Residential buildings, some of them, built over a hundred years ago, lined the lone road that snakes through the ancient city.

Old men and women, some holding walking sticks taller than their frail, bending, physique and some accosted by their siblings, formed a sight of the crowd that besieged Adeniran Museum and Gallery, home of the Adenirans, christened “Ile Olowoye”, in Iresi, Osun State where Oyeladeniran Foundation for Community Development held its annual Iresi Socio-Cultural Festival. The three day event which kicked off with a musical night climaxed with a night out the second day to usher participants as well as the entire community into the New Year.

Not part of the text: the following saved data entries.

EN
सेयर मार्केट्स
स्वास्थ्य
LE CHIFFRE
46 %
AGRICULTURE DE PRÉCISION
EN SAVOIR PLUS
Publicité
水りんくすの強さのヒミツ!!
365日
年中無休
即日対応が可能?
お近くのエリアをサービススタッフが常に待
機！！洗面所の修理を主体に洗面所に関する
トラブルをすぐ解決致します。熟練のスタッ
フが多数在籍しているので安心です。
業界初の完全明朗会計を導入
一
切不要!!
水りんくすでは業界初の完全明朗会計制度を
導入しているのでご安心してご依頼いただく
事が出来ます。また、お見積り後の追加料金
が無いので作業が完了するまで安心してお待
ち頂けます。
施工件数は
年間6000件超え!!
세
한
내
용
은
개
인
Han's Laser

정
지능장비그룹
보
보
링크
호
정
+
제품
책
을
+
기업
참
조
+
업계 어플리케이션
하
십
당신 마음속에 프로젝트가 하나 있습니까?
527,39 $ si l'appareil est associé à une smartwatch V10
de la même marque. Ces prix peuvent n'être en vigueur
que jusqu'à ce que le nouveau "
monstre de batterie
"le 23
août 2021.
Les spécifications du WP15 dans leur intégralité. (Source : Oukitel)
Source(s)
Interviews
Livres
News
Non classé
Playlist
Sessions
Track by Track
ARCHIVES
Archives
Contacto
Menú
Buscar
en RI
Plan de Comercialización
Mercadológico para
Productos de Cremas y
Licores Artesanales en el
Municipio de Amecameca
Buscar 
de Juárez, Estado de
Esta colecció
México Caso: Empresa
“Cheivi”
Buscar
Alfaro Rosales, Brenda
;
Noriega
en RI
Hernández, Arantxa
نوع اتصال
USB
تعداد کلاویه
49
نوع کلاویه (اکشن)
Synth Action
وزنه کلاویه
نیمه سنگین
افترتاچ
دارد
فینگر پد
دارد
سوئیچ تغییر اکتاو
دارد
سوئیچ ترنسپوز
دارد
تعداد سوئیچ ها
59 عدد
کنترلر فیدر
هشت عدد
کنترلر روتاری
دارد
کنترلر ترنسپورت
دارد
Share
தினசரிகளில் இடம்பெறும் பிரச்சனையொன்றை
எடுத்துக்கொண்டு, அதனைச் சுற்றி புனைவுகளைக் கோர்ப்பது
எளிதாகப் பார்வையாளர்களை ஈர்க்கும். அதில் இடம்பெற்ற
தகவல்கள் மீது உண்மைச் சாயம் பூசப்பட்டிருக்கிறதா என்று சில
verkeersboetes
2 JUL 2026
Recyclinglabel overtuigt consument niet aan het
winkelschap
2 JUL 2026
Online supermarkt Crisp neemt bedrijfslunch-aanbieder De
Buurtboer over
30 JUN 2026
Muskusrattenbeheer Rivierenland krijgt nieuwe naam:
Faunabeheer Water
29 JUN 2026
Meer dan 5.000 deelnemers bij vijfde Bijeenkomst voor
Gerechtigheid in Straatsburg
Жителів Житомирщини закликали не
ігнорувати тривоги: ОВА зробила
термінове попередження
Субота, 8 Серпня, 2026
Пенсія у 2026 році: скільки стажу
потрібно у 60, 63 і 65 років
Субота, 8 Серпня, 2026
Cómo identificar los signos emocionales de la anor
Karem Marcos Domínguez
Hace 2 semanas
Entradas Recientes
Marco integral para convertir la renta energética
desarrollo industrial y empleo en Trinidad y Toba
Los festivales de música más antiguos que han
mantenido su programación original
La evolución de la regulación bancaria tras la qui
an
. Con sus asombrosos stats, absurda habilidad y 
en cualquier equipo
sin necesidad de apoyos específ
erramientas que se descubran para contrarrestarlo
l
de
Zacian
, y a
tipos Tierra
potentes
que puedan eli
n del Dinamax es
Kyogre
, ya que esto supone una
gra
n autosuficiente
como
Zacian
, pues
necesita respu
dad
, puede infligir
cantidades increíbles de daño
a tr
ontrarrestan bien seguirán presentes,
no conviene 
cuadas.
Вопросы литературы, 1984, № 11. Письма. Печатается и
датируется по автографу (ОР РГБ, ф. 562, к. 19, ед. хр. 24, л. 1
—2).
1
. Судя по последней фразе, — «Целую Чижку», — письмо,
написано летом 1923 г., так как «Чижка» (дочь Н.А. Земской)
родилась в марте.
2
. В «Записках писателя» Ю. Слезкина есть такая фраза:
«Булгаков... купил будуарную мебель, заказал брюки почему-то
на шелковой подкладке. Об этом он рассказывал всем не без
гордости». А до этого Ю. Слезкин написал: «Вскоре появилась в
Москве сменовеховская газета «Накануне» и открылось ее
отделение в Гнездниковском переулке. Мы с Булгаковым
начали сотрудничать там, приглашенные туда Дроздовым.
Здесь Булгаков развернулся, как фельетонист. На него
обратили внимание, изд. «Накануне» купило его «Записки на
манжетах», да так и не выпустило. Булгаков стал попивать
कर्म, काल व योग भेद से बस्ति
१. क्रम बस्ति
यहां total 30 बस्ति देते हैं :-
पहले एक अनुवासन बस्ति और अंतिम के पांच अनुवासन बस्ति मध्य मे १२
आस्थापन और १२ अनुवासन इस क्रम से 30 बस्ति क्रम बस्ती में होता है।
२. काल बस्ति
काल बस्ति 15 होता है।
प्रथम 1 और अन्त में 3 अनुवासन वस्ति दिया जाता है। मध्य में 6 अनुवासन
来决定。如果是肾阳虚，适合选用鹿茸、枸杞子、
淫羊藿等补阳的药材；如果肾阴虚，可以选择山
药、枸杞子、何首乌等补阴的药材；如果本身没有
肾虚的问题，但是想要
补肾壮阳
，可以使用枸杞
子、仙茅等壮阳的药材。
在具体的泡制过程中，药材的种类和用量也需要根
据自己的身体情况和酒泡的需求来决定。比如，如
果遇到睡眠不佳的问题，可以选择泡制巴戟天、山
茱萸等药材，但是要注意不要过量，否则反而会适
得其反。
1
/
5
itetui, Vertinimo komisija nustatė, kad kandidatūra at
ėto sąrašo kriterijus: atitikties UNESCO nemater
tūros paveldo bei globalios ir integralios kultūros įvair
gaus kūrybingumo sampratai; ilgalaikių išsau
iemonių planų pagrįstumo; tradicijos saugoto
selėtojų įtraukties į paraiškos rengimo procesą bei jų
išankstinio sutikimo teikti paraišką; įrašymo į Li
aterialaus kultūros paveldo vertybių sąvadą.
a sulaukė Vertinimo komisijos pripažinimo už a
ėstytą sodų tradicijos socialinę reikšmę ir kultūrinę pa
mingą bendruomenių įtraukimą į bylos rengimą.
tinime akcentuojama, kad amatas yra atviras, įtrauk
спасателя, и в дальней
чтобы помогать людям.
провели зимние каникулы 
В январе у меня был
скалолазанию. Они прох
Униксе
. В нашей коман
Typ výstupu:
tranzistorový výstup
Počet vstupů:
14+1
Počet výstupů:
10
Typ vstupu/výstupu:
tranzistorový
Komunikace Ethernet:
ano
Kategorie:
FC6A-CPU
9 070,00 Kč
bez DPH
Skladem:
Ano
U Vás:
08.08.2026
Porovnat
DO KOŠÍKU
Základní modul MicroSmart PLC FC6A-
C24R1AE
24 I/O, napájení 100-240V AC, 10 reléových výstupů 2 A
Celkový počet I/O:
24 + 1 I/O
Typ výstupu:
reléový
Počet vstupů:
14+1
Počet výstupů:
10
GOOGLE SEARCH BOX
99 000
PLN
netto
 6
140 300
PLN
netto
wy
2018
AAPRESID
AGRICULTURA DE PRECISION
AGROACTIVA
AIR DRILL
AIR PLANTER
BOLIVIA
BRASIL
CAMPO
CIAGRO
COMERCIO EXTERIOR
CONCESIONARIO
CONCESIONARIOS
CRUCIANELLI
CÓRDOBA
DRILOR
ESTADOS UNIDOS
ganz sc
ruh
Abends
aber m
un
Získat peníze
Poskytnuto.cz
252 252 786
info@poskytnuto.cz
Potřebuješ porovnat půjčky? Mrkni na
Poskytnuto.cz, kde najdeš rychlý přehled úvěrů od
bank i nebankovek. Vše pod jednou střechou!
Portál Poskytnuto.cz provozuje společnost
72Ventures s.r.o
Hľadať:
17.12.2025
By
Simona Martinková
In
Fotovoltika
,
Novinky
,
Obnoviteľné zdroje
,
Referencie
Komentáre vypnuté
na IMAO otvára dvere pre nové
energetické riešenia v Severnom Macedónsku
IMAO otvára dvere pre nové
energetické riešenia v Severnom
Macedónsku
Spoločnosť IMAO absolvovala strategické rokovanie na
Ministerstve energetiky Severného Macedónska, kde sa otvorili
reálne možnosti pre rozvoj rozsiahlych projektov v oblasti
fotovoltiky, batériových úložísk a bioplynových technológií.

The OFCOD was established to celebrate Late Pa and Mrs Adeniran Awoniyi who were said to have been role models in the communities where they lived in the course of their sojourn on earth. The sole aim of the foundation, according to the festival coordinator, Debo Adeniran, is therefore to reawaken the socio-cultural heritage of the Adeniran family, Iresi community as well as that of the Yoruba nation which is believed to have propelled their forebears to utilize the value of self worth to engage in self help that galvanized them to became self reliant without resorting to fraudulent practices and corruption that is now endemic and controls the sensibilities of the teeming youths. Debo is the Executive Chairman of Coalition Against Corrupt Leaders (CACOL).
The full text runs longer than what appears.